Buradan bir kere daha ‘Artık yeter’ dediklerini aktaran Karaman, ‘‘Bu kirli düzeninize mahkum değiliz! Sorumlulardan hesap sorulsun. Başta Enerji Bakanı ve TTK Genel Müdürü olmak üzere Amasra katliamının sorumlusu idari ve siyasi görevliler istifa etsin, soruşturma ve yargılama sürecine müdahale edilmesin! İşçi sağlığı ve iş güvenliği şartları ülkenin tüm işyerlerinde koşulsuz olarak uygulansın, işverenlere caydırıcı yaptırımlar uygulansın! İnsanca yaşayabilecek çalışma şartları ve ücret koşulsuz tüm emekçilere sağlansın!
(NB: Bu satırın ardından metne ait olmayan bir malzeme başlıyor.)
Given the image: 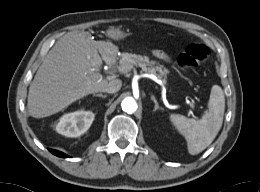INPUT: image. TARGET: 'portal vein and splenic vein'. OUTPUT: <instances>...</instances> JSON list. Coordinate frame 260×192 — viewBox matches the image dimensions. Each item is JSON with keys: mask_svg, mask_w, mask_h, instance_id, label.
<instances>
[{"mask_svg": "<svg viewBox=\"0 0 260 192\" xmlns=\"http://www.w3.org/2000/svg\"><path fill=\"white\" fill-rule=\"evenodd\" d=\"M118 72L120 73H128L131 70V67H129L128 65H119L117 68Z\"/></svg>", "mask_w": 260, "mask_h": 192, "instance_id": "obj_1", "label": "portal vein and splenic vein"}]
</instances>
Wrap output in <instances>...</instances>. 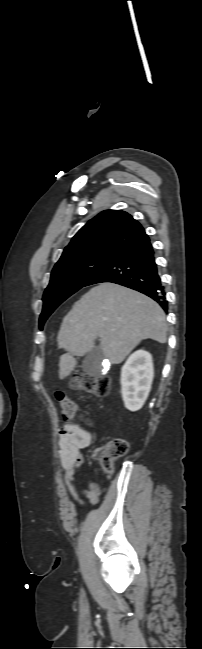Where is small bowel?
Instances as JSON below:
<instances>
[{
    "label": "small bowel",
    "instance_id": "1",
    "mask_svg": "<svg viewBox=\"0 0 202 649\" xmlns=\"http://www.w3.org/2000/svg\"><path fill=\"white\" fill-rule=\"evenodd\" d=\"M86 424L93 427L91 422ZM92 438L89 430L76 424H65L59 432V457L64 470L63 482L71 500L79 507H82L83 503L79 498L74 481L77 480L78 472L84 463L83 450L90 446ZM82 493L89 500V508H92L99 502L102 489L97 483L89 481L82 487Z\"/></svg>",
    "mask_w": 202,
    "mask_h": 649
}]
</instances>
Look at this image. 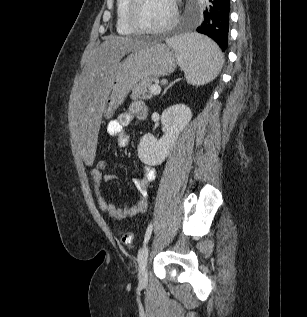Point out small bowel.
Returning a JSON list of instances; mask_svg holds the SVG:
<instances>
[{"mask_svg": "<svg viewBox=\"0 0 307 317\" xmlns=\"http://www.w3.org/2000/svg\"><path fill=\"white\" fill-rule=\"evenodd\" d=\"M147 109L139 101L132 102L129 111L121 113L116 119L110 121L107 125V132L111 137L117 139L118 146L121 148L129 144V135L124 131V127L131 124L133 118L143 120L146 117ZM156 171L151 166H144L140 177L134 179V185L139 192L138 200L131 206L124 209L116 207L108 201L101 191L103 182H110L115 179V175L103 173L92 169L90 179L96 194L99 209L117 221H123L130 217L144 213L148 207L147 189L150 183L154 181Z\"/></svg>", "mask_w": 307, "mask_h": 317, "instance_id": "small-bowel-1", "label": "small bowel"}]
</instances>
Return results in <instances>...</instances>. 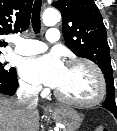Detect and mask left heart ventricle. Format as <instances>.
Segmentation results:
<instances>
[{
	"instance_id": "obj_1",
	"label": "left heart ventricle",
	"mask_w": 117,
	"mask_h": 131,
	"mask_svg": "<svg viewBox=\"0 0 117 131\" xmlns=\"http://www.w3.org/2000/svg\"><path fill=\"white\" fill-rule=\"evenodd\" d=\"M64 96L79 100H92L98 92V83L93 72L85 66H66L63 79L56 88Z\"/></svg>"
}]
</instances>
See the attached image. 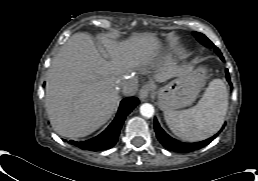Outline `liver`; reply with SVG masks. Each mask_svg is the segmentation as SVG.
<instances>
[{
    "label": "liver",
    "instance_id": "6515ba94",
    "mask_svg": "<svg viewBox=\"0 0 258 181\" xmlns=\"http://www.w3.org/2000/svg\"><path fill=\"white\" fill-rule=\"evenodd\" d=\"M111 61L102 57L91 37L72 35L47 72L45 108L53 129L62 137H85L105 124L119 101L118 81L136 70L156 69L154 79L165 82L192 71L167 54L154 61L159 42L152 35H134L118 41L99 38Z\"/></svg>",
    "mask_w": 258,
    "mask_h": 181
}]
</instances>
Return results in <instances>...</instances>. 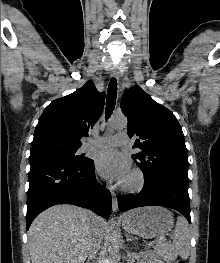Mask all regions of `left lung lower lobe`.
I'll use <instances>...</instances> for the list:
<instances>
[{"label": "left lung lower lobe", "instance_id": "1", "mask_svg": "<svg viewBox=\"0 0 220 263\" xmlns=\"http://www.w3.org/2000/svg\"><path fill=\"white\" fill-rule=\"evenodd\" d=\"M121 212L142 206H165L177 210L191 223L188 184L171 177H154L145 181L140 193L118 197Z\"/></svg>", "mask_w": 220, "mask_h": 263}]
</instances>
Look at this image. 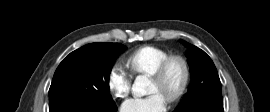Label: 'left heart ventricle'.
Returning a JSON list of instances; mask_svg holds the SVG:
<instances>
[{
    "label": "left heart ventricle",
    "instance_id": "1",
    "mask_svg": "<svg viewBox=\"0 0 270 112\" xmlns=\"http://www.w3.org/2000/svg\"><path fill=\"white\" fill-rule=\"evenodd\" d=\"M181 78L182 68L179 64L175 63L171 66L164 83H159L154 79H151L148 93H158L167 99L168 96L176 90L180 84Z\"/></svg>",
    "mask_w": 270,
    "mask_h": 112
}]
</instances>
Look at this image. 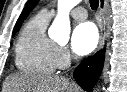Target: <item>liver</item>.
Returning a JSON list of instances; mask_svg holds the SVG:
<instances>
[{"instance_id": "liver-1", "label": "liver", "mask_w": 127, "mask_h": 92, "mask_svg": "<svg viewBox=\"0 0 127 92\" xmlns=\"http://www.w3.org/2000/svg\"><path fill=\"white\" fill-rule=\"evenodd\" d=\"M3 92H82L65 77L15 74L8 76Z\"/></svg>"}]
</instances>
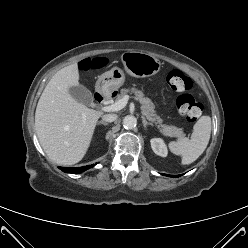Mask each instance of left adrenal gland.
I'll list each match as a JSON object with an SVG mask.
<instances>
[{"mask_svg": "<svg viewBox=\"0 0 248 248\" xmlns=\"http://www.w3.org/2000/svg\"><path fill=\"white\" fill-rule=\"evenodd\" d=\"M142 122H143V125H144L145 129H146L147 125H152L151 123H149V122L145 119L144 116H142Z\"/></svg>", "mask_w": 248, "mask_h": 248, "instance_id": "a2214340", "label": "left adrenal gland"}]
</instances>
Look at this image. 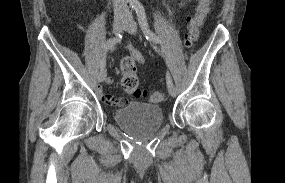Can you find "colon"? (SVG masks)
Instances as JSON below:
<instances>
[{"instance_id":"colon-1","label":"colon","mask_w":285,"mask_h":183,"mask_svg":"<svg viewBox=\"0 0 285 183\" xmlns=\"http://www.w3.org/2000/svg\"><path fill=\"white\" fill-rule=\"evenodd\" d=\"M213 0H196V7L192 14L187 17L188 33L185 45L192 49L199 37V28L201 27L205 16L209 11V6ZM121 86L123 90L136 98L142 97L144 92L140 88V81L137 76V65L132 57H125L120 65ZM147 97L152 103H161L167 100L168 96L163 91H151ZM115 105H121L122 101L116 97L111 99Z\"/></svg>"}]
</instances>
Eskişehir Emek ve Demokrasi Platformu olarak bu tabloyu yaratanlara karşı tüm emekçileri iş cinayetlerini normalleştiren sömürü düzenine karşı insanca çalışma ve yaşamı savunmaya çağırıyoruz. İş cinayetlerinin sorumlularından hesap sormak için yan yana gelmek ve örgütlü mücadelemizi büyütmek için mücadele vermeyi sürdüreceğiz’’ ifadelerini kullandı.